Two days after the amendments were adopted at the
session of APV Assembly, its Committee for Regulations changed yet
another six statutory provisions - under the pretext of a
legal-technical review. So, "historical right"of citizens of Vojvodina
to a provincial autonomy was erased from the preamble. The same happened
to Vojvodina's right to decide on decorations. Further, the provision on
the territory of the province now states that this territory includes
the territories of local self-governments as "laid down by law. " The
Vojvodina Assembly's right to determine emblems and their use was
restricted by the phrase "in keeping with the Constitution and the
Statute. " In addition to all this, the Committee for Regulations
amended the section on the provinces basic financing by adding the
phrase that relevant provisions shall be "in keeping with the law
regulating financing of the Autonomous Province of Vojvodina."
The Draft Law on Transfer of Authority allegedly
provides over 130 "new competences"with which provincial authorities
will be invested, as President of the Provincial Executive Council Bojan
Pajtic said on many occasions. However, the catch 22 of the Draft is
that it is ambiguous about competences that are "transferred" and those
"entrusted" to the province. Hence, the advocates of autonomy interpret
the entire concept as "new centralization" rather than
"decentralization," while the advocates of centralism claim the said
ambiguity is meant to veil the unconstitutional "establishment of a
state within the state." The latter posit that the "entrusted"powers
will be lasting ones.
Another major catch is that the said draft avoids
detailing the frame of the province's constitutional right to property.

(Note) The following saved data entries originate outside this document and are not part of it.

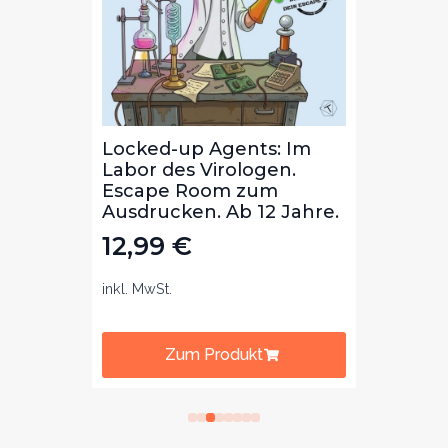
Die
Locked-up Agents: Im
Locke
ibal
Labor des Virologen.
Bibli
m
Escape Room zum
Lekt
b 8
Ausdrucken. Ab 12 Jahre.
zum 
Jahre
12,99
€
12,
inkl. MwSt.
inkl. Mw
Zum Produkt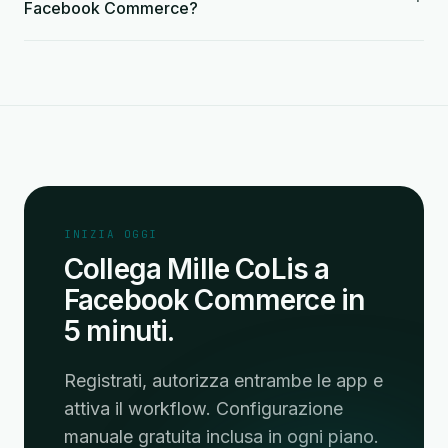
Facebook Commerce?
INIZIA OGGI
Collega Mille CoLis a
Facebook Commerce in
5 minuti.
Registrati, autorizza entrambe le app e
attiva il workflow. Configurazione
manuale gratuita inclusa in ogni piano.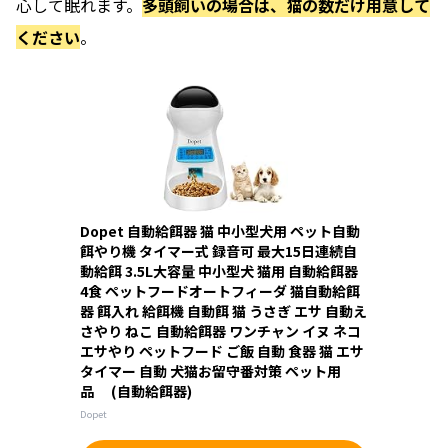
心して眠れます。
多頭飼いの場合は、猫の数だけ用意して
ください
。
Dopet 自動給餌器 猫 中小型犬用 ペット自動
餌やり機 タイマー式 録音可 最大15日連続自
動給餌 3.5L大容量 中小型犬 猫用 自動給餌器
4食 ペットフードオートフィーダ 猫自動給餌
器 餌入れ 給餌機 自動餌 猫 うさぎ エサ 自動え
さやり ねこ 自動給餌器 ワンチャン イヌ ネコ
エサやり ペットフード ご飯 自動 食器 猫 エサ
タイマー 自動 犬猫お留守番対策 ペット用
品 (自動給餌器)
Dopet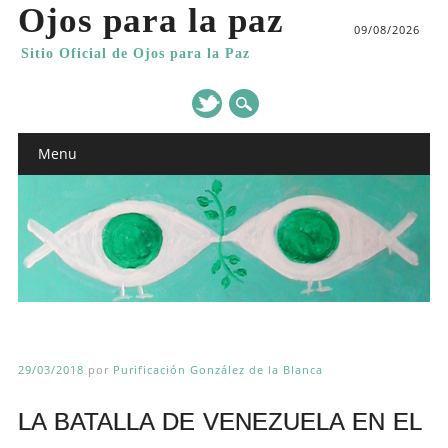
Ojos para la paz
09/08/2026
Sitio Oficial de Ojos para la Paz
Main menu
Skip
Menu
to
content
29/03/2018
por
Purificación González de la Blanca
LA BATALLA DE VENEZUELA EN EL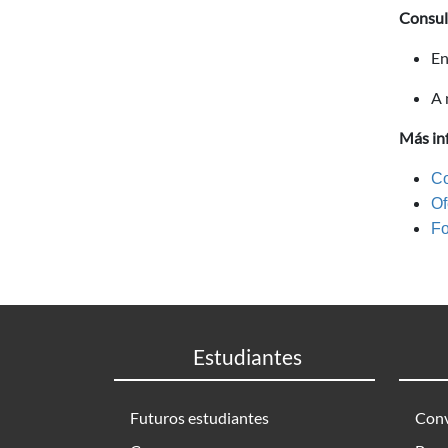
Consul
En
A 
Más in
Co
Of
Fo
Estudiantes
Futuros estudiantes
Conv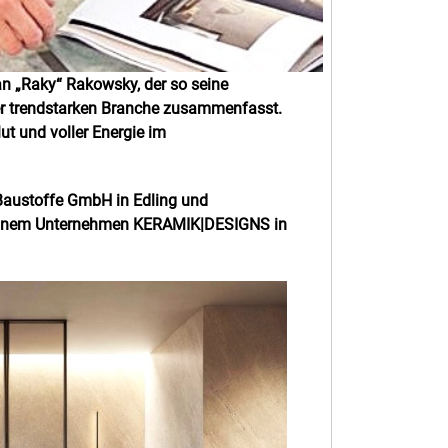
an „Raky“ Rakowsky, der so seine
ner trendstarken Branche zusammenfasst.
ut und voller Energie im
 Baustoffe GmbH in Edling und
t seinem Unternehmen KERAMIK|DESIGNS in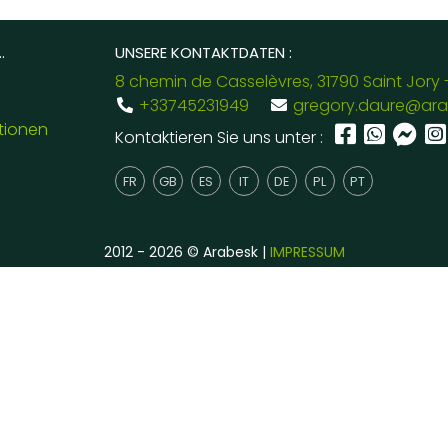
.
UNSERE KONTAKTDATEN :
8 chemin de Casselèvres, 31790 Saint Jory 
+33745231949
gregory.daure@ara
tionen
Kontaktieren Sie uns unter :
FR
GB
ES
IT
DE
PL
PT
2012 - 2026 © Arabesk |
IMPRESSUM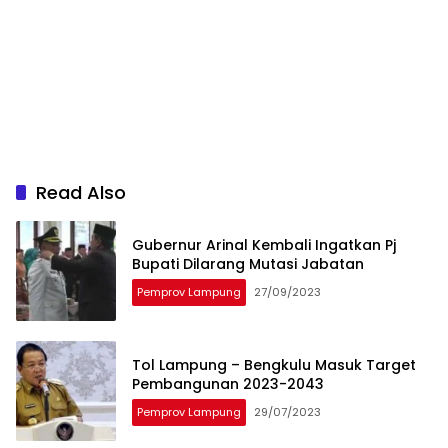
Read Also
Gubernur Arinal Kembali Ingatkan Pj
Bupati Dilarang Mutasi Jabatan
Pemprov Lampung
27/09/2023
Tol Lampung – Bengkulu Masuk Target
Pembangunan 2023-2043
Pemprov Lampung
29/07/2023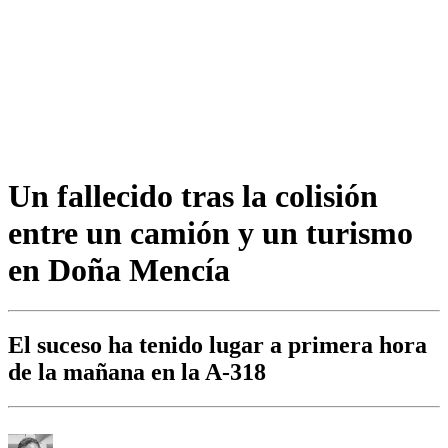
Un fallecido tras la colisión
entre un camión y un turismo
en Doña Mencía
El suceso ha tenido lugar a primera hora
de la mañana en la A-318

Namely, the only thing that can be taken for certain under the draft is
that the property used by the provincial bodies will make a part of the
province's overall property, whereas it seems that the status of the
property of Vojvodina-founded public companies will be ambivalent.
Actually, a special law on public property, announced for mid-2010, is
expected to partially "decentralize"the state property by transferring
it to municipalities and provinces. However, judging by the statements
by highest officials of the Republican Directorate for Property the
biggest part of the state property will probably remain "centralized" -
and, when it comes to Vojvodina, it will have some kind of "a branch" of
the said Directorate (an obvious trick, indeed).

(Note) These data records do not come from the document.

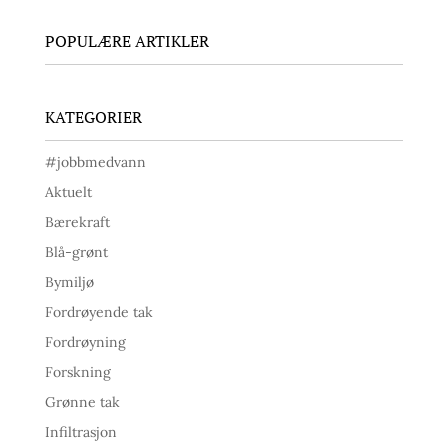
POPULÆRE ARTIKLER
KATEGORIER
#jobbmedvann
Aktuelt
Bærekraft
Blå-grønt
Bymiljø
Fordrøyende tak
Fordrøyning
Forskning
Grønne tak
Infiltrasjon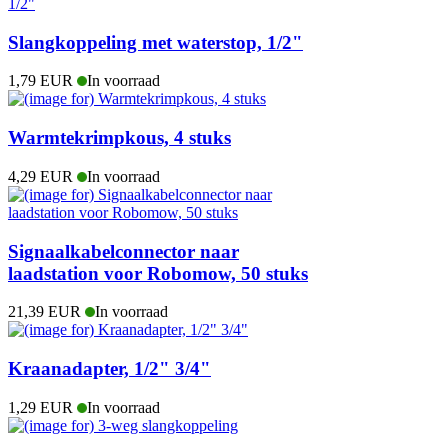
Slangkoppeling met waterstop, 1/2"
1,79 EUR
In voorraad
Warmtekrimpkous, 4 stuks
4,29 EUR
In voorraad
Signaalkabelconnector naar
laadstation voor Robomow, 50 stuks
21,39 EUR
In voorraad
Kraanadapter, 1/2" 3/4"
1,29 EUR
In voorraad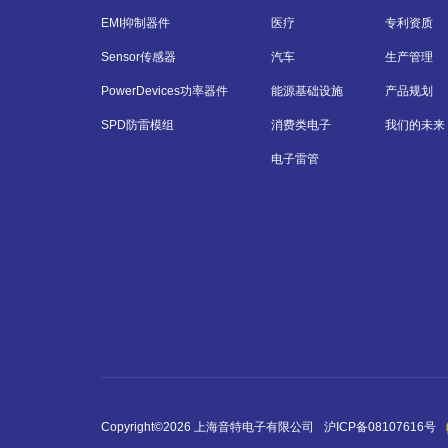
EMI抑制器件
医疗
专利资质
Sensor传感器
汽车
生产管理
PowerDevices功率器件
能源基础设施
产品规划
SPD防雷模组
消费类电子
我们的未来
电子雷管
Copyright©2026 上海音特电子有限公司
沪ICP备08107616号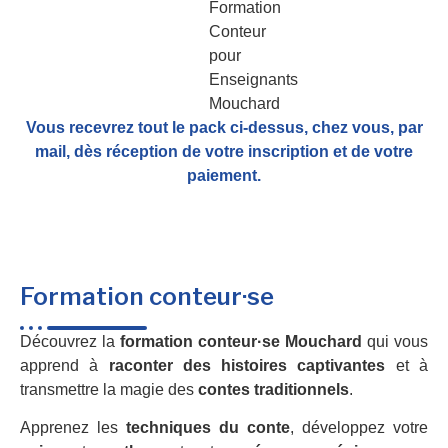
Vous recevrez tout le pack ci-dessus, chez vous, par
mail,
dès réception de votre inscription et de votre
paiement.
Formation conteur·se
Découvrez la
formation conteur·se Mouchard
qui vous
apprend à
raconter des histoires captivantes
et à
transmettre la magie des
contes traditionnels
.
Apprenez les
techniques du conte
, développez votre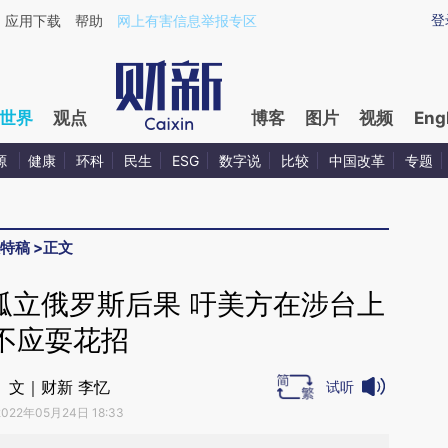
ixin.com/kKU8ZziJ](https://a.caixin.com/kKU8ZziJ)
登
应用下载
帮助
网上有害信息举报专区
世界
观点
博客
图片
视频
Eng
源
健康
环科
民生
ESG
数字说
比较
中国改革
专题
特稿
>
正文
孤立俄罗斯后果 吁美方在涉台上
不应耍花招
文｜财新 李忆
试听
2022年05月24日 18:33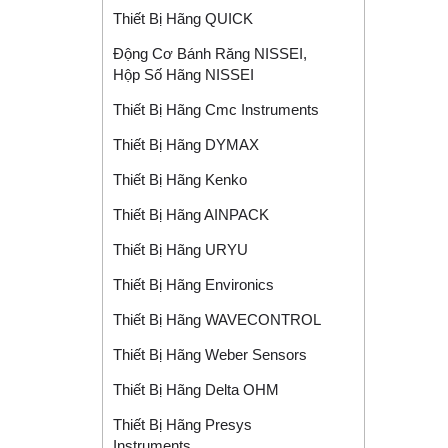
Thiết Bị Hãng QUICK
Động Cơ Bánh Răng NISSEI,
Hộp Số Hãng NISSEI
Thiết Bị Hãng Cmc Instruments
Thiết Bị Hãng DYMAX
Thiết Bị Hãng Kenko
Thiết Bị Hãng AINPACK
Thiết Bị Hãng URYU
Thiết Bị Hãng Environics
Thiết Bị Hãng WAVECONTROL
Thiết Bị Hãng Weber Sensors
Thiết Bị Hãng Delta OHM
Thiết Bị Hãng Presys
Instruments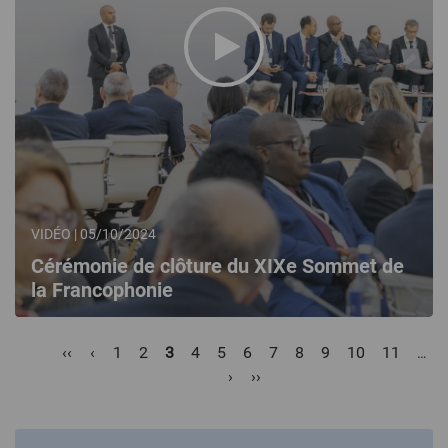
VIDÉO | 05/10/2024
Cérémonie de clôture du XIXe Sommet de
la Francophonie
Pagination
Première
‹‹
Page
‹
Page
1
Page
2
Page
3
Page
4
Page
5
Page
6
Page
7
Page
8
Page
9
Page
10
Page
11
…
page
précédente
courante
Page
›
Dernière
››
suivante
page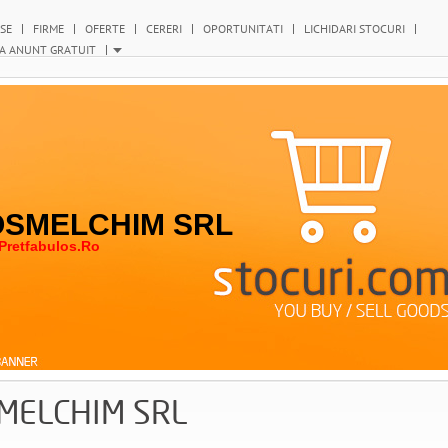
SE
FIRME
OFERTE
CERERI
OPORTUNITATI
LICHIDARI STOCURI
A ANUNT GRATUIT
SMELCHIM SRL
retfabulos.ro
MELCHIM SRL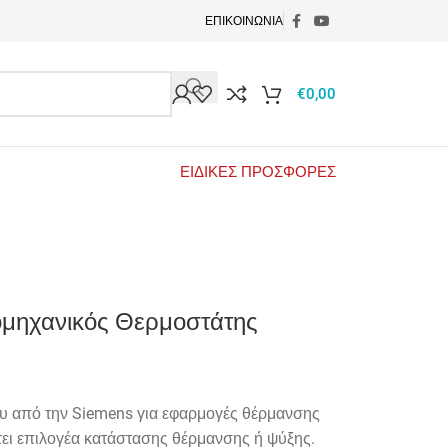
ΕΠΙΚΟΙΝΩΝΙΑ
€
0,00
ΕΙΔΙΚΕΣ ΠΡΟΣΦΟΡΕΣ
ομηχανικός Θερμοστάτης
υ από την Siemens για εφαρμογές θέρμανσης
ει επιλογέα κατάστασης θέρμανσης ή ψύξης.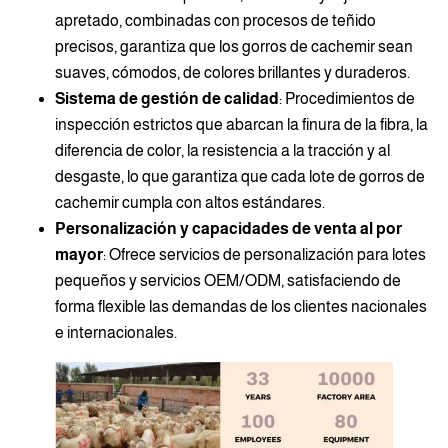
apretado, combinadas con procesos de teñido
precisos, garantiza que los gorros de cachemir sean
suaves, cómodos, de colores brillantes y duraderos.
Sistema de gestión de calidad
: Procedimientos de
inspección estrictos que abarcan la finura de la fibra, la
diferencia de color, la resistencia a la tracción y al
desgaste, lo que garantiza que cada lote de gorros de
cachemir cumpla con altos estándares.
Personalización y capacidades de venta al por
mayor
: Ofrece servicios de personalización para lotes
pequeños y servicios OEM/ODM, satisfaciendo de
forma flexible las demandas de los clientes nacionales
e internacionales.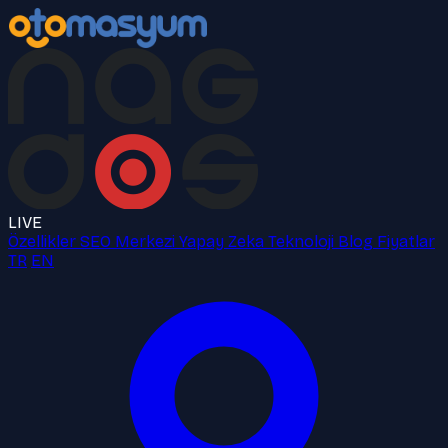
LIVE
Özellikler
SEO Merkezi
Yapay Zeka
Teknoloji
Blog
Fiyatlar
TR
EN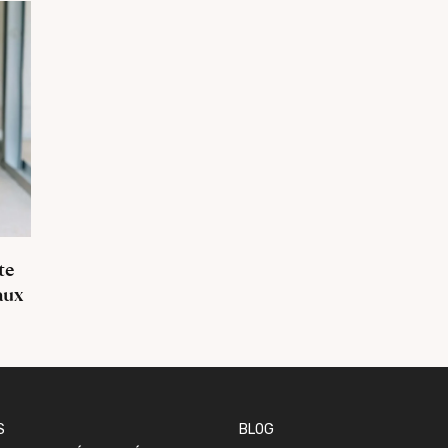
te
aux
S
BLOG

The afore-mentioned information and prognoses indicate
that the very procedure of passing the statute of Vojvodina was thorny
and legally blurred. The statute itself makes little difference when it
comes to redistribution of social power - from center to regions. Last
but not least, the Law on Transfer of Authority upholds centralistic
approach to all of Vojvodina's major resources and actually inclines to
the concept of "an autonomous province without autonomous
decision-making." Hence, one cannot but conclude that all the fuss over
the statute and the law was politically by nature rather than legal.
For opposition parties the motion by the Democratic
Party and the ruling coalition to decides, this way or another, on
Vojvodina's autonomy was an opportunity to strengthen their political
rating. Actually, they believe the issue would enable them to profit
from the decades-long demonization of any autonomy within Serbia (and
demonization of any federalization) based on the theory that autonomies
unavoidably lead to disintegration of Serbia and any other state for
that matter. And yet, some nuances in opposition parties' assaults
against Vojvodina and its autonomy are obvious. The key word for the
Serb Radical Party /SRS/ is secession, for the Democratic Party of
Serbia /DSS/ "a state within the state, "whereas the Serb Progressive
Party /SNS/ insists that the legislature in question is "contrary to
Serbia's interests"- actually, that it is "anti-Serb. " These nuances
are of secondary importance since all these parties have a major common
denominator in mind - to use the issue of Vojvodina for renewal of the
"energy of hatred"that keeps their nationalism alive. The only exception
among opposition parties was LDP that kept advocating for "European
solutions"for Vojvodina's status.
Some differences in the approach to the issue are
visible among ruling parties, too. The attitude taken by Nenad Canak's
League of Vojvodina's Social Democrats /LSV/ was predictable: Canak
managed not to annoy much the leader of the ruling coalition, Boris
Tadic (ultimately, he gave his vote to the whole legislative package)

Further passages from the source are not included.